*** Opening Material to process ***

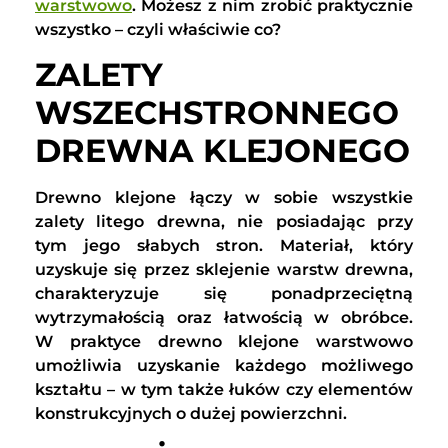
warstwowo
. Możesz z nim zrobić praktycznie
wszystko – czyli właściwie co?
ZALETY
WSZECHSTRONNEGO
DREWNA KLEJONEGO
Drewno klejone łączy w sobie wszystkie
zalety litego drewna, nie posiadając przy
tym jego słabych stron. Materiał, który
uzyskuje się przez sklejenie warstw drewna,
charakteryzuje się ponadprzeciętną
wytrzymałością oraz łatwością w obróbce.
W praktyce drewno klejone warstwowo
umożliwia uzyskanie każdego możliwego
kształtu – w tym także łuków czy elementów
konstrukcyjnych o dużej powierzchni.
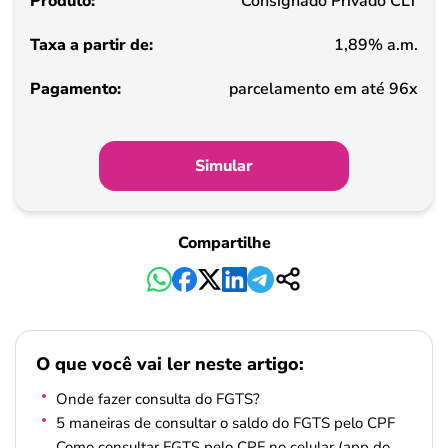
Consignado Privado CLT
de
1,89% a.m.
Pagamento
parcelamento em até 96x
Simular
Compartilhe
O que você vai ler neste artigo:
Onde fazer consulta do FGTS?
5 maneiras de consultar o saldo do FGTS pelo CPF
Como consultar FGTS pelo CPF no celular (app do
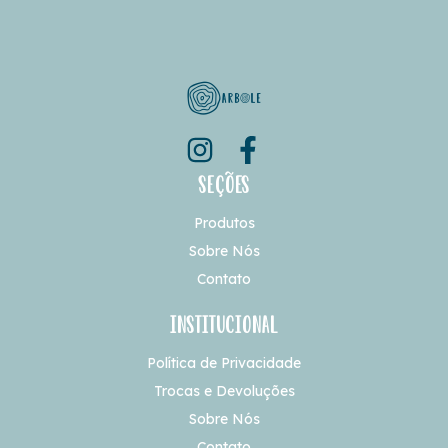
Seções
Produtos
Sobre Nós
Contato
Institucional
Política de Privacidade
Trocas e Devoluções
Sobre Nós
Contato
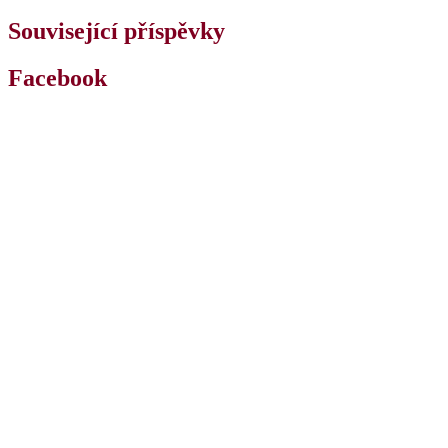
Související příspěvky
Facebook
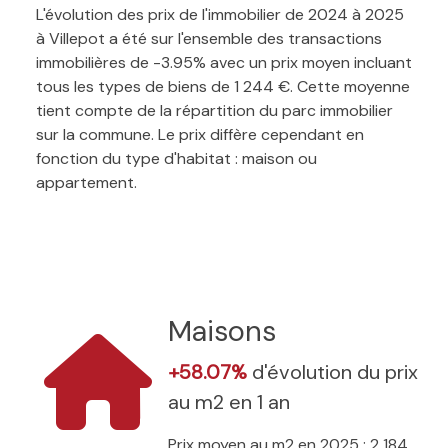
L'évolution des prix de l'immobilier de 2024 à 2025
à Villepot a été sur l'ensemble des transactions
immobilières de -3.95% avec un prix moyen incluant
tous les types de biens de 1 244 €. Cette moyenne
tient compte de la répartition du parc immobilier
sur la commune. Le prix diffère cependant en
fonction du type d'habitat : maison ou
appartement.
Maisons
+58.07%
d'évolution du prix
au m2 en 1 an
Prix moyen au m2 en 2025 : 2 184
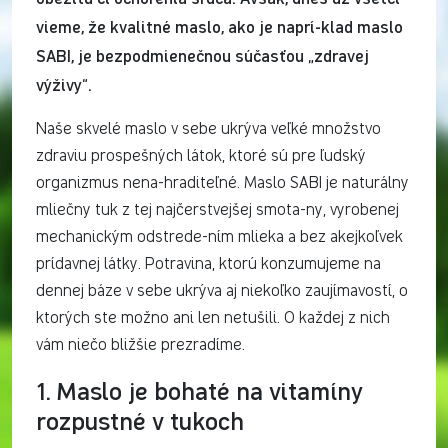
vieme, že kvalitné maslo, ako je naprí-klad maslo
SABI, je bezpodmienečnou súčasťou „zdravej
výživy“.
Naše skvelé maslo v sebe ukrýva veľké množstvo
zdraviu prospešných látok, ktoré sú pre ľudský
organizmus nena-hraditeľné. Maslo SABI je naturálny
mliečny tuk z tej najčerstvejšej smota-ny, vyrobenej
mechanickým odstrede-ním mlieka a bez akejkoľvek
prídavnej látky. Potravina, ktorú konzumujeme na
dennej báze v sebe ukrýva aj niekoľko zaujímavostí, o
ktorých ste možno ani len netušili. O každej z nich
vám niečo bližšie prezradíme.
1. Maslo je bohaté na vitamíny
rozpustné v tukoch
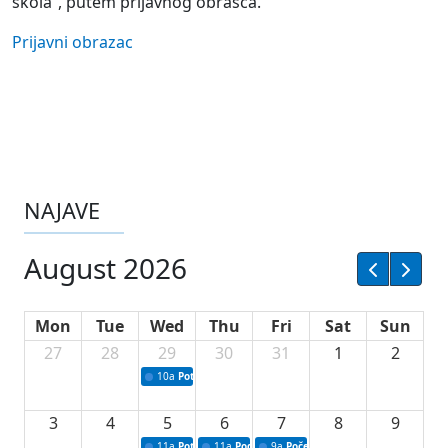
škola“, putem prijavnog obrasca.
Prijavni obrazac
NAJAVE
August 2026
Mon
Tue
Wed
Thu
Fri
Sat
Sun
27
28
29
30
31
1
2
10a
Potpisivanje ugovora sa neprofitnim organizacijama
3
4
5
6
7
8
9
11a
Potpisivanje ugovora o stipendijama za srednjoškolce
11a
Podrška razvoju vodne infrastrukture u Tu
9a
Početak izgradnje nove fiskultur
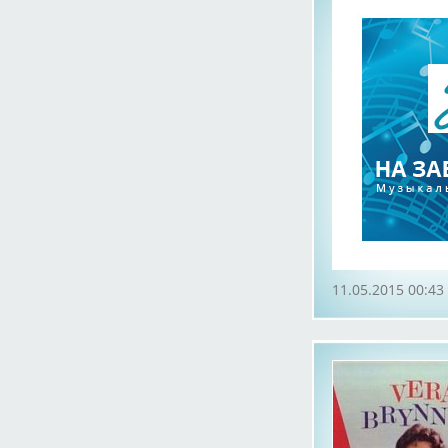
11.05.2015 00:43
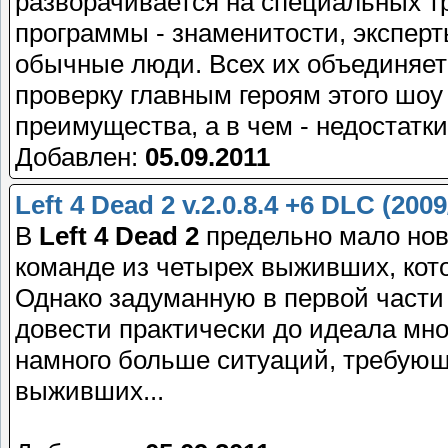
разворачивается на специальных тр
программы - знаменитости, экспер
обычные люди. Всех их объединяет
проверку главным героям этого шоу
преимущества, а в чем - недостатки
Добавлен:
05.09.2011
Left 4 Dead 2 v.2.0.8.4 +6 DLC (2
В
Left 4 Dead 2
предельно мало нови
команде из четырех выживших, кот
Однако задуманную в первой части
довести практически до идеала мн
намного больше ситуаций, требующ
выживших...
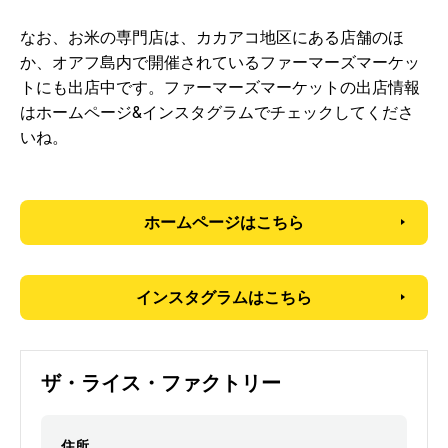
なお、お米の専門店は、カカアコ地区にある店舗のほ
か、オアフ島内で開催されているファーマーズマーケッ
トにも出店中です。ファーマーズマーケットの出店情報
はホームページ&インスタグラムでチェックしてくださ
いね。
ホームページはこちら
インスタグラムはこちら
ザ・ライス・ファクトリー
住所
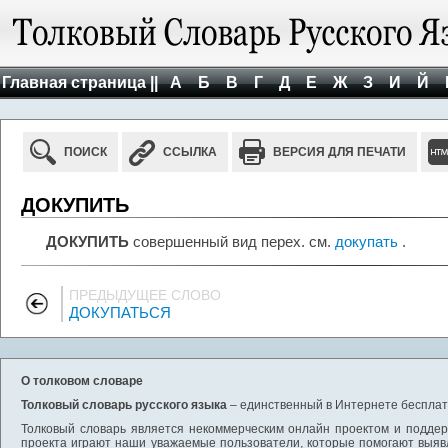
Главная страница ||
А
Б
В
Г
Д
Е
Ж
З
И
Й
ПОИСК
ССЫЛКА
ВЕРСИЯ ДЛЯ ПЕЧАТИ
ДОКУПИТЬ
ДОКУПИТЬ
совершенный вид перех. см.
докупать
.
ПРЕДЫДУЩЕЕ СЛОВО
ДОКУПАТЬСЯ
О толковом словаре
Толковый словарь русского языка
– единственный в Интернете бесплатн
Толковый словарь является некоммерческим онлайн проектом и поддерж
проекта играют наши уважаемые пользователи, которые помогают выяв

*** Closing Material to process ***

What you will do
In full and without any pictures, print the listing above exactly.

Response below
warstwowo
. Możesz z nim zrobić praktycznie
wszystko – czyli właściwie co?
ZALETY
WSZECHSTRONNEGO
DREWNA KLEJONEGO
Drewno klejone łączy w sobie wszystkie
zalety litego drewna, nie posiadając przy
tym jego słabych stron. Materiał, który
uzyskuje się przez sklejenie warstw drewna,
charakteryzuje się ponadprzeciętną
wytrzymałością oraz łatwością w obróbce.
W praktyce drewno klejone warstwowo
umożliwia uzyskanie każdego możliwego
kształtu – w tym także łuków czy elementów
konstrukcyjnych o dużej powierzchni.
Consignado Privado CLT
de
1,89% a.m.
Pagamento
parcelamento em até 96x
Simular
Compartilhe
O que você vai ler neste artigo:
Onde fazer consulta do FGTS?
5 maneiras de consultar o saldo do FGTS pelo CPF
Como consultar FGTS pelo CPF no celular (app do
Seções
Produtos
Sobre Nós
Contato
Institucional
Política de Privacidade
Trocas e Devoluções
Sobre Nós
Contato
Související příspěvky
Facebook
L'évolution des prix de l'immobilier de 2024 à 2025
à Villepot a été sur l'ensemble des transactions
immobilières de -3.95% avec un prix moyen incluant
tous les types de biens de 1 244 €. Cette moyenne
tient compte de la répartition du parc immobilier
sur la commune. Le prix diffère cependant en
fonction du type d'habitat : maison ou
appartement.
Maisons
+58.07%
d'évolution du prix
au m2 en 1 an
Prix moyen au m2 en 2025 : 2 184
vieme, že kvalitné maslo, ako je naprí-klad maslo
SABI, je bezpodmienečnou súčasťou „zdravej
výživy“.
Naše skvelé maslo v sebe ukrýva veľké množstvo
zdraviu prospešných látok, ktoré sú pre ľudský
organizmus nena-hraditeľné. Maslo SABI je naturálny
mliečny tuk z tej najčerstvejšej smota-ny, vyrobenej
mechanickým odstrede-ním mlieka a bez akejkoľvek
prídavnej látky. Potravina, ktorú konzumujeme na
dennej báze v sebe ukrýva aj niekoľko zaujímavostí, o
ktorých ste možno ani len netušili. O každej z nich
vám niečo bližšie prezradíme.
1. Maslo je bohaté na vitamíny
rozpustné v tukoch
škola“, putem prijavnog obrasca.
Prijavni obrazac
NAJAVE
August 2026
Mon
Tue
Wed
Thu
Fri
Sat
Sun
27
28
29
30
31
1
2
10a
Potpisivanje ugovora sa neprofitnim organizacijama
3
4
5
6
7
8
9
11a
Potpisivanje ugovora o stipendijama za srednjoškolce
11a
Podrška razvoju vodne infrastrukture u Tu
9a
Početak izgradnje nove fiskultur
11.05.2015 00:43
разворачивается на специальных тр
программы - знаменитости, экспер
обычные люди. Всех их объединяет
проверку главным героям этого шоу
преимущества, а в чем - недостатки
Добавлен:
05.09.2011
Left 4 Dead 2 v.2.0.8.4 +6 DLC (2
В
Left 4 Dead 2
предельно мало нови
команде из четырех выживших, кот
Однако задуманную в первой части
довести практически до идеала мн
намного больше ситуаций, требующ
выживших...
なお、お米の専門店は、カカアコ地区にある店舗のほ
か、オアフ島内で開催されているファーマーズマーケッ
トにも出店中です。ファーマーズマーケットの出店情報
はホームページ&インスタグラムでチェックしてくださ
いね。
ホームページはこちら
インスタグラムはこちら
ザ・ライス・ファクトリー
住所
Главная страница ||
А
Б
В
Г
Д
Е
Ж
З
И
Й
ПОИСК
ССЫЛКА
ВЕРСИЯ ДЛЯ ПЕЧАТИ
ДОКУПИТЬ
ДОКУПИТЬ
совершенный вид перех. см.
докупать
.
ПРЕДЫДУЩЕЕ СЛОВО
ДОКУПАТЬСЯ
О толковом словаре
Толковый словарь русского языка
– единственный в Интернете бесплатн
Толковый словарь является некоммерческим онлайн проектом и поддерж
проекта играют наши уважаемые пользователи, которые помогают выяв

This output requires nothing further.